How does the Pea Green Ghost Succulent hang on the wall?

The Pea Green Ghost Succulent mounts flat against a wall using a single nail through its reinforced back mount, with no wire or frame needed. It hangs the way a small piece of art would rather than requiring a shelf, pot, or drainage tray. Once placed, it holds its position permanently with no adjusting required.

What does a succulent flower mean as a gift?

A succulent traditionally symbolizes endurance and resourcefulness, a plant built to survive drought and neglect that most other plants would not tolerate. As a gift, that meaning translates into something dependable rather than delicate. The Pea Green Ghost Succulent keeps that symbolism while removing the one thing succulents still occasionally fail at, which is actually surviving long-term.

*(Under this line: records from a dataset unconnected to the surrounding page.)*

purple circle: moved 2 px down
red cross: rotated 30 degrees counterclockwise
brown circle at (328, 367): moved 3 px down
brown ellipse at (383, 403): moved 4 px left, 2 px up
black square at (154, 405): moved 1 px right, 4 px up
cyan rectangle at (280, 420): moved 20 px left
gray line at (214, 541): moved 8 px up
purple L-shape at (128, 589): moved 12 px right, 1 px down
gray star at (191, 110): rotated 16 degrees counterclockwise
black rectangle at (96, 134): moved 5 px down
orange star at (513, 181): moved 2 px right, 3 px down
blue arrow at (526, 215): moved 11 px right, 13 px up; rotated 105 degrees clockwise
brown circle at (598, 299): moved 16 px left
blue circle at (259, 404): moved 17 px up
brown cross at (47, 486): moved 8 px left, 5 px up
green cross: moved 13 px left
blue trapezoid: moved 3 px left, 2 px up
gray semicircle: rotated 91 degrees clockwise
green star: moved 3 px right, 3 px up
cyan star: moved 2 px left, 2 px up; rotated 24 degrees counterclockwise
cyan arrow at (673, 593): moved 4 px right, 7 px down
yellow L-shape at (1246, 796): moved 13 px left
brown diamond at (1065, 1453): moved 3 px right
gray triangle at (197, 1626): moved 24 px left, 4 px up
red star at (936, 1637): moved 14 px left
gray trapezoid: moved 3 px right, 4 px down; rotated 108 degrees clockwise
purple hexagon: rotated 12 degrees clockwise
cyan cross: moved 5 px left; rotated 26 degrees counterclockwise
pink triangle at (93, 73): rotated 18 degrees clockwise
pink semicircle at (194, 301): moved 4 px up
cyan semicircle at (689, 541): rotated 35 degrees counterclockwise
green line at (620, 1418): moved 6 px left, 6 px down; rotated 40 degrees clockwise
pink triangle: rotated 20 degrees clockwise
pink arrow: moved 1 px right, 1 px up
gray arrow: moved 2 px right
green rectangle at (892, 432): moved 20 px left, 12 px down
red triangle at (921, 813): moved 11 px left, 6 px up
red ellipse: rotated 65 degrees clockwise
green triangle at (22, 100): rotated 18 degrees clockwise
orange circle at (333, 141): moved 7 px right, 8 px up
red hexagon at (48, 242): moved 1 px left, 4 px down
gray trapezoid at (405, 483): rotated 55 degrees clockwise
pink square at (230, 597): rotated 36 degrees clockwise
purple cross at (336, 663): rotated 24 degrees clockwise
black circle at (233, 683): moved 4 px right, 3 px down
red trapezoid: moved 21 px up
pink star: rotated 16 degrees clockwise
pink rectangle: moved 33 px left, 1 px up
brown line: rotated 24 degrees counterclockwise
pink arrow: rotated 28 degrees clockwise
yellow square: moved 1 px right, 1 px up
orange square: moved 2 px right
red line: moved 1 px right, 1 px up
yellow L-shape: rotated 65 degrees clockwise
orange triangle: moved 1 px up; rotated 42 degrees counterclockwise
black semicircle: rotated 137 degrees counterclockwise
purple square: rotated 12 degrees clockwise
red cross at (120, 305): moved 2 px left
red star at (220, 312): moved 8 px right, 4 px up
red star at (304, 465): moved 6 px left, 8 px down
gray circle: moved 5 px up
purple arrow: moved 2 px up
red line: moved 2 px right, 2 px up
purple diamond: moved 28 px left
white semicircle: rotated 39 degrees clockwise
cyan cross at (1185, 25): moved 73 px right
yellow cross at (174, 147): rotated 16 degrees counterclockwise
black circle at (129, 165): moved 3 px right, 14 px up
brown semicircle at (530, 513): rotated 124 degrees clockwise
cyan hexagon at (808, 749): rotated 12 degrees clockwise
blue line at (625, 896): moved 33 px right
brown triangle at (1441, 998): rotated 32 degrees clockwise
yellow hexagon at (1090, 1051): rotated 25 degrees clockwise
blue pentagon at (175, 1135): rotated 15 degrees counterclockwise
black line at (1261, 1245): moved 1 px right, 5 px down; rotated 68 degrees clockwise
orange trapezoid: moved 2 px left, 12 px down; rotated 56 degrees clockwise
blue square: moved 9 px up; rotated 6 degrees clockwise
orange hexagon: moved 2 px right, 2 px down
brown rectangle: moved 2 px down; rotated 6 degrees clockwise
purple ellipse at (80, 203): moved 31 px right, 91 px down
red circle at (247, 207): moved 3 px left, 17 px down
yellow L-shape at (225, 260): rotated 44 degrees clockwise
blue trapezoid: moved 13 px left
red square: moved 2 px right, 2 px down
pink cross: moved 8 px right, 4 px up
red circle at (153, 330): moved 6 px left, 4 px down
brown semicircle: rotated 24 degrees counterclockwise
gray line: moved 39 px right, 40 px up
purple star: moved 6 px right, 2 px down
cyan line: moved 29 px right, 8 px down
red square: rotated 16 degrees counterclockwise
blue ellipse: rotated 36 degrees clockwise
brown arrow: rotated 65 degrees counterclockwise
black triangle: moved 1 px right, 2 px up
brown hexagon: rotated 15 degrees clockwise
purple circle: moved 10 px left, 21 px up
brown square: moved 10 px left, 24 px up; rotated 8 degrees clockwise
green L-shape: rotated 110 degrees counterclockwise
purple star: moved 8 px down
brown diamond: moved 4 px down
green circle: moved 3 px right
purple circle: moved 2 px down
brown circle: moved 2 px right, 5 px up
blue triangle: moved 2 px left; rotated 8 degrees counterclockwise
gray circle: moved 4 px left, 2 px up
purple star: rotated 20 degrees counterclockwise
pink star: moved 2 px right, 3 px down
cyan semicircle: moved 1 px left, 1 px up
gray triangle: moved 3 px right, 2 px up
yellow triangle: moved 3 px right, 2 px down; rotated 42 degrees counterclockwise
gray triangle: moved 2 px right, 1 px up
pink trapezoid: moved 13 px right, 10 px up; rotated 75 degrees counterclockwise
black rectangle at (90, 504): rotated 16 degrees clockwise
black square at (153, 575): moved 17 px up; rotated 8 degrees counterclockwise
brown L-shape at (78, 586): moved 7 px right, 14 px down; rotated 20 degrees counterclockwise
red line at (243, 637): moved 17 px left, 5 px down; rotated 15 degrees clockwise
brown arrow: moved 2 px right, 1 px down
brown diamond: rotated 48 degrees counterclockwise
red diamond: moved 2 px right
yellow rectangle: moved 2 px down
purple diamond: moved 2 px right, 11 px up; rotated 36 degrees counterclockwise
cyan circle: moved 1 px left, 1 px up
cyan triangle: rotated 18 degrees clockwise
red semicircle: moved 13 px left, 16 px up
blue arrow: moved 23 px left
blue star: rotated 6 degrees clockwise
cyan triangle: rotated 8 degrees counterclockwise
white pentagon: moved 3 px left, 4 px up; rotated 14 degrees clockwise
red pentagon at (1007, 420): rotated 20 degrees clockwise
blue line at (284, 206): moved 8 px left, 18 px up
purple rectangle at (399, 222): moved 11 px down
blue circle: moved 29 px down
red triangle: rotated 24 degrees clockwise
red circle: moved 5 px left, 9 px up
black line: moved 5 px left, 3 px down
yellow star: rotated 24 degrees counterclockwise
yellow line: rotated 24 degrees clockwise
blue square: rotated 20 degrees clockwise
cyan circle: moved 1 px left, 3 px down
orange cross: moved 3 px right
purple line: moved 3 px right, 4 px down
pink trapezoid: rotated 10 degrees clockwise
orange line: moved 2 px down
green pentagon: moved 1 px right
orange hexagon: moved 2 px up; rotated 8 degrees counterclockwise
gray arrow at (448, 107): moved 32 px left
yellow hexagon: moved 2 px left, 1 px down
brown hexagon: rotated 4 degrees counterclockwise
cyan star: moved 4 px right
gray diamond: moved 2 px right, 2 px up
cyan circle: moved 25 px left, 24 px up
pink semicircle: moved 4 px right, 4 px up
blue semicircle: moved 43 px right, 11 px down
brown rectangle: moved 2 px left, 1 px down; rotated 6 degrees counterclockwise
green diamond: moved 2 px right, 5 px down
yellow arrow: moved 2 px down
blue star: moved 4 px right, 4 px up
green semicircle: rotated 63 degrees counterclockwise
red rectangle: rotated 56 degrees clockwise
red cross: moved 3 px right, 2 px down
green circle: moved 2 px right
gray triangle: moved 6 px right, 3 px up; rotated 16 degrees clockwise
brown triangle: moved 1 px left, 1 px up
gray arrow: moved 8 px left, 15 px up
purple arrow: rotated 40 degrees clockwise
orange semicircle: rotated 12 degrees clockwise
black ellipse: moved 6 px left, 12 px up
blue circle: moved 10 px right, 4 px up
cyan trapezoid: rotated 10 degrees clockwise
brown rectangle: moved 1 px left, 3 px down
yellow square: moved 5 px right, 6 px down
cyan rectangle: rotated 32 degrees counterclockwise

Is a ceramic succulent a good gift idea?

Yes -- a ceramic succulent makes a strong general gift idea because it carries the plant's usual symbolism of resilience without any of the risk that a live succulent eventually dies anyway, which happens more often than people admit. The Pea Green Ghost Succulent looks the part permanently. No care instructions are required at any point.

Does a succulent work as japandi wall art?

A succulent works well as japandi wall art because the aesthetic favors organic, slightly irregular shapes over anything too polished or symmetrical. The Ghost Succulent's pale, unfinished-looking form fits that philosophy directly, reading as considered rather than decorative. Hung with some open space around it, it captures exactly the restraint japandi design asks for.

Does the Pea Green Ghost Succulent ship in a gift box?

The Pea Green Ghost Succulent ships in branded, gift-ready packaging designed to be handed over as-is, with no additional wrapping needed beforehand. It arrives looking deliberately packaged rather than grabbed off a shelf at the last minute. That detail carries more weight than people expect once the gift is actually being opened.

What is a good gift for a forgetful plant owner?

A gift for a forgetful plant owner should remove the plant-care requirement entirely rather than just simplifying it, and a ceramic succulent does exactly that. The Pea Green Ghost Succulent never needs watering, light monitoring, or the guilt that comes with yet another dead plant on a windowsill. It just stays there, looking exactly the same, indefinitely.

Does a Pea Green ceramic succulent outlast a fresh one?

A Pea Green ceramic succulent outlasts a real succulent more often than people expect, since even low-maintenance succulents can rot from overwatering or fail from underwatering within months. This ceramic version has no such failure mode -- it holds its shape and pale color indefinitely with zero care required. The comparison is not particularly close.

Is a ceramic succulent a good gift for plant killers?

A ceramic succulent is an ideal gift for a self-described plant killer, since it removes the entire risk of failure that comes with keeping something alive. The Pea Green Ghost Succulent looks the part of a thriving plant permanently, without requiring any actual plant care skill. Nothing about it can die on their watch.